Insights validates the license JWT at startup (skipped in simulator mode).

no license token provided. Neither --license.token nor --license.file was supplied. Set one of them. For evaluation, use --simulator.enabled instead.

invalid license: token is malformed. The string you provided isn't a valid JWT. Copy-paste the token again, with no stray whitespace or line breaks.

license does not include an Insights entitlement. The JWT is signed correctly but it wasn't issued for Insights. Confirm the license was provisioned by Synadia specifically for Insights (the entitlement is called insights).

license check failed: invalid license: token has invalid claims: token is expired. The license is past its expiry. Check expires_at logged at startup, renew by contacting Synadia at https://www.synadia.com/contact, and restart with the new token.
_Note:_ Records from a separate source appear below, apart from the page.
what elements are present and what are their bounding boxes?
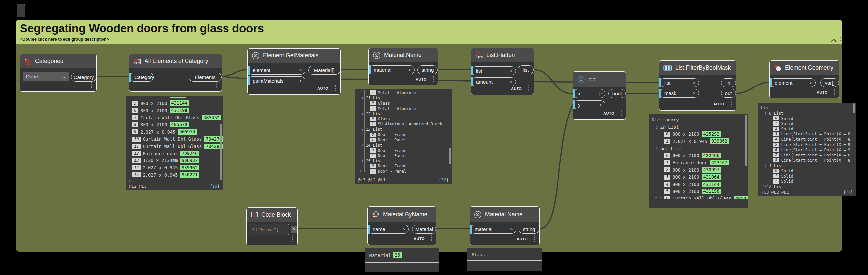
output-port-elements[interactable]: Elements bbox=[189, 73, 221, 81]
kebab-menu-icon[interactable] bbox=[433, 76, 434, 82]
input-port-list[interactable]: list> bbox=[659, 78, 699, 87]
node-title: Code Block bbox=[261, 211, 291, 218]
output-port-category[interactable]: Category bbox=[71, 73, 96, 81]
kebab-menu-icon[interactable] bbox=[834, 89, 835, 95]
input-port-amount[interactable]: amount> bbox=[471, 77, 516, 86]
lacing-control[interactable]: AUTO bbox=[416, 77, 427, 81]
output-port-bool[interactable]: bool bbox=[609, 89, 626, 98]
input-port-mask[interactable]: mask> bbox=[659, 89, 699, 98]
kebab-menu-icon[interactable] bbox=[335, 85, 336, 92]
wire[interactable] bbox=[222, 70, 247, 76]
lacing-control[interactable]: AUTO bbox=[317, 87, 328, 91]
node-all-elements-of-category[interactable]: All Elements of Category Category Elemen… bbox=[129, 54, 222, 92]
wire[interactable] bbox=[341, 69, 368, 70]
node-material-byname[interactable]: Material.ByName name> Material AUTO bbox=[367, 206, 436, 245]
preview-bubble-all-elements[interactable]: 5800 x 21004311446800 x 21004311987Curta… bbox=[126, 96, 223, 190]
preview-scrollbar[interactable] bbox=[853, 103, 855, 113]
input-port-element[interactable]: element> bbox=[248, 66, 305, 75]
lacing-control[interactable]: AUTO bbox=[817, 91, 828, 95]
preview-bubble-filter-dictionary[interactable]: Dictionary❯inList0800 x 210042529212.027… bbox=[649, 114, 748, 208]
input-port-element[interactable]: element> bbox=[770, 78, 816, 87]
lacing-control[interactable]: AUTO bbox=[414, 237, 425, 241]
node-material-name-2[interactable]: Material.Name material> string AUTO bbox=[469, 206, 540, 245]
preview-value: Entrance door bbox=[143, 151, 178, 156]
kebab-menu-icon[interactable] bbox=[528, 85, 529, 92]
kebab-menu-icon[interactable] bbox=[91, 82, 92, 89]
output-port-var[interactable]: var[] bbox=[820, 78, 839, 87]
preview-scrollbar[interactable] bbox=[450, 147, 451, 164]
output-port-string[interactable]: string bbox=[519, 225, 539, 234]
preview-value: Curtain Wall Dbl Glass bbox=[143, 144, 202, 149]
node-equals[interactable]: == x> y> bool AUTO bbox=[573, 71, 626, 119]
expand-chevron-icon: ❯ bbox=[765, 185, 767, 187]
id-badge: 423107 bbox=[710, 160, 729, 166]
preview-row: 92.027 x 0.945505974 bbox=[126, 129, 223, 136]
node-list-flatten[interactable]: n List.Flatten list> amount> list AUTO bbox=[471, 48, 534, 95]
category-dropdown[interactable]: Doors ⌄ bbox=[24, 72, 69, 81]
level-labels[interactable]: @L2 @L1 bbox=[129, 183, 147, 188]
output-port-material-list[interactable]: Material[] bbox=[308, 66, 340, 75]
preview-scrollbar[interactable] bbox=[220, 124, 222, 180]
connected-indicator bbox=[659, 89, 661, 98]
output-port-string[interactable]: string bbox=[417, 65, 438, 74]
port-default-chevron: > bbox=[599, 91, 602, 96]
code-editor[interactable]: 1 "Glass"; bbox=[249, 224, 289, 235]
wire[interactable] bbox=[540, 105, 573, 229]
preview-row: 7Curtain Wall Dbl Glass485452 bbox=[126, 114, 223, 121]
node-element-getmaterials[interactable]: Element.GetMaterials element> paintMater… bbox=[247, 48, 341, 95]
level-labels[interactable]: @L3 @L2 @L1 bbox=[358, 177, 385, 182]
input-port-y[interactable]: y> bbox=[573, 100, 606, 109]
level-labels[interactable]: @L3 @L2 @L1 bbox=[762, 190, 789, 195]
kebab-menu-icon[interactable] bbox=[621, 110, 622, 116]
dynamo-canvas[interactable]: Segregating Wooden doors from glass door… bbox=[0, 0, 868, 275]
output-port-out[interactable]: out bbox=[721, 89, 736, 98]
output-port[interactable]: > bbox=[291, 226, 297, 233]
lacing-control[interactable]: AUTO bbox=[517, 237, 528, 241]
input-port-material[interactable]: material> bbox=[470, 225, 516, 234]
preview-scrollbar[interactable] bbox=[745, 115, 747, 166]
node-list-filterbyboolmask[interactable]: List.FilterByBoolMask list> mask> in out… bbox=[659, 60, 736, 111]
node-code-block[interactable]: Code Block 1 "Glass"; > bbox=[246, 207, 298, 245]
preview-bubble-material-name[interactable]: 1Metal - Aluminum❯11List0Glass1Metal - A… bbox=[355, 89, 452, 184]
input-port-x[interactable]: x> bbox=[573, 89, 606, 98]
node-material-name-1[interactable]: Material.Name material> string AUTO bbox=[368, 48, 438, 85]
node-element-geometry[interactable]: Element.Geometry element> var[] AUTO bbox=[770, 60, 839, 98]
input-port-category[interactable]: Category bbox=[129, 73, 154, 81]
output-port-in[interactable]: in bbox=[721, 78, 736, 87]
wire[interactable] bbox=[626, 94, 659, 94]
preview-row: 0Glass bbox=[355, 101, 452, 106]
id-badge: 431198 bbox=[702, 188, 721, 194]
wire[interactable] bbox=[736, 82, 770, 94]
list-key: 12 bbox=[366, 112, 370, 116]
preview-bubble-material-name-2[interactable]: Glass bbox=[467, 248, 542, 271]
chevron-down-icon: ⌄ bbox=[62, 74, 66, 79]
node-header: List.FilterByBoolMask bbox=[659, 61, 736, 75]
kebab-menu-icon[interactable] bbox=[534, 235, 535, 242]
preview-bubble-material-byname[interactable]: Material 26 bbox=[365, 248, 439, 272]
lacing-control[interactable]: AUTO bbox=[603, 111, 614, 115]
kebab-menu-icon[interactable] bbox=[292, 235, 292, 242]
output-port-list[interactable]: list bbox=[518, 65, 534, 74]
input-port-list[interactable]: list> bbox=[471, 66, 516, 75]
lacing-control[interactable]: AUTO bbox=[713, 102, 724, 106]
kebab-menu-icon[interactable] bbox=[731, 100, 732, 107]
lacing-control[interactable]: AUTO bbox=[511, 87, 522, 91]
node-title: Element.Geometry bbox=[785, 64, 833, 71]
kebab-menu-icon[interactable] bbox=[431, 235, 432, 242]
index-badge: 3 bbox=[664, 175, 670, 180]
port-default-chevron: > bbox=[509, 79, 512, 84]
kebab-menu-icon[interactable] bbox=[216, 82, 217, 89]
item-count: {16} bbox=[210, 183, 220, 188]
input-port-name[interactable]: name> bbox=[368, 225, 409, 234]
preview-value: 800 x 2100 bbox=[140, 101, 167, 106]
input-port-paintmaterials[interactable]: paintMaterials> bbox=[248, 76, 305, 85]
input-port-material[interactable]: material> bbox=[369, 65, 415, 74]
output-port-material[interactable]: Material bbox=[412, 225, 436, 234]
preview-bubble-geometry[interactable]: List❯0List0Solid1Solid2Solid3Line(StartP… bbox=[758, 103, 857, 197]
preview-row: 0800 x 2100422466 bbox=[649, 152, 748, 159]
node-categories[interactable]: Categories Doors ⌄ Category bbox=[20, 54, 97, 92]
wire[interactable] bbox=[297, 229, 367, 229]
wire[interactable] bbox=[438, 69, 471, 70]
preview-row: 5Line(StartPoint = Point(X = 9 bbox=[758, 142, 857, 147]
node-title: Material.Name bbox=[384, 52, 422, 59]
Clock skew. JWT validation rejects tokens issued in the future. If the host clock is wrong, run NTP sync and try again.

Disk and Memory Issues

Insights stores historical data in DuckDB (<data-dir>/insights.db) and uses JetStream streams under <data-dir>/nats/ as the scrape message bus.

Disk growth

Historical data grows roughly linearly with the scrape interval and the size of the monitored system. The retention sweeper deletes epochs older than --db.retention.duration on each sweep, but the database file isn't physically compacted. DuckDB reuses freed blocks for new writes, so the file size is a high-water mark, not the current footprint.
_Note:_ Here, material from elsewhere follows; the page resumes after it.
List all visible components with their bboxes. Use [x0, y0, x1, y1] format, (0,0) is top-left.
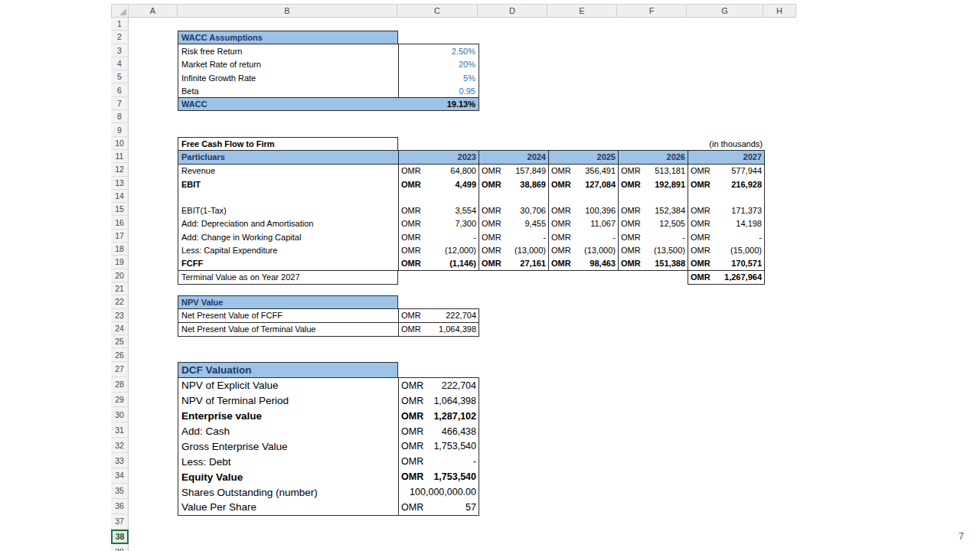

Set --db.retention.duration (default 768h, 32 days; 0 disables retention). For example, --db.retention.duration 168h keeps a week of history.
--db.retention.interval controls how often the sweep runs. A larger interval smooths out sweep cost.
To reclaim disk space right away, take a backup (insights backup) and restart Insights pointing at the backup file as the new --data-dir.

Memory pressure

--db.memory-limit caps DuckDB's in-memory buffer (default 4GB). On a shared host, lower it so the OS OOM-killer doesn't target Insights.
Large ad-hoc queries (especially unbounded SELECT * FROM against high-cardinality tables like hx.connections) can blow past the limit. Add a WHERE epoch > ... filter to narrow the scan.
Backups temporarily bump up disk use while the snapshot is being prepared. Plan for roughly 2x the current database size during a backup window.

Missing Data

If the web UI reports fewer epochs than expected, or gaps appear in sparklines:

Check retention: epochs older than --db.retention.duration are intentionally deleted.
Check for scraper downtime in the logs. Each gap in the timeline corresponds to a stretch where no scrape cycle completed.
Verify the scraper is still advancing epochs: the "Last epoch" timestamp in the web UI should stay close to the scrape interval. A growing gap means no new epoch has been processed.
If the scraper recently reconnected, it resumes from the latest available epoch. Historical data during the outage is not backfilled.

Web UI Not Loading

Symptom	Likely cause	Resolution
Connection refused	`--web.hostname` binds to `127.0.0.1` by default	For remote access, set `--web.hostname 0.0.0.0` or a specific interface.
Port already in use	Another process on `--web.port`	Change the port or stop the conflicting process.
Blank page, console errors	Stale browser cache after an upgrade	Hard-reload (Shift-click the reload button) or clear cache.
Self-signed TLS warning	Auto-generated cert on first run	Accept once for a test deployment, or provide `--web.tls-cert` and `--web.tls-key`.
401 / redirect loop	Authentication configured but session seed changed	Clear browser cookies for the Insights host. Ensure `--web.session-seed` is stable across restarts in production.

Slow Queries

If SQL queries via insights query or the web UI feel slow:

Add an epoch predicate. Queries that scan all of history are rarely what you want.
For aggregates, use the pre-joined hx views (hx.servers, hx.connections, hx.streams, and so on) rather than raw _stats tables, unless you need performance-sensitive access.
If the indexer is saturated, new queries compete with ingest for CPU and memory. Watch for slow ingest cycles in the logs.
Increase --db.memory-limit if the query plan is spilling to disk (you'll see it in DuckDB's query log).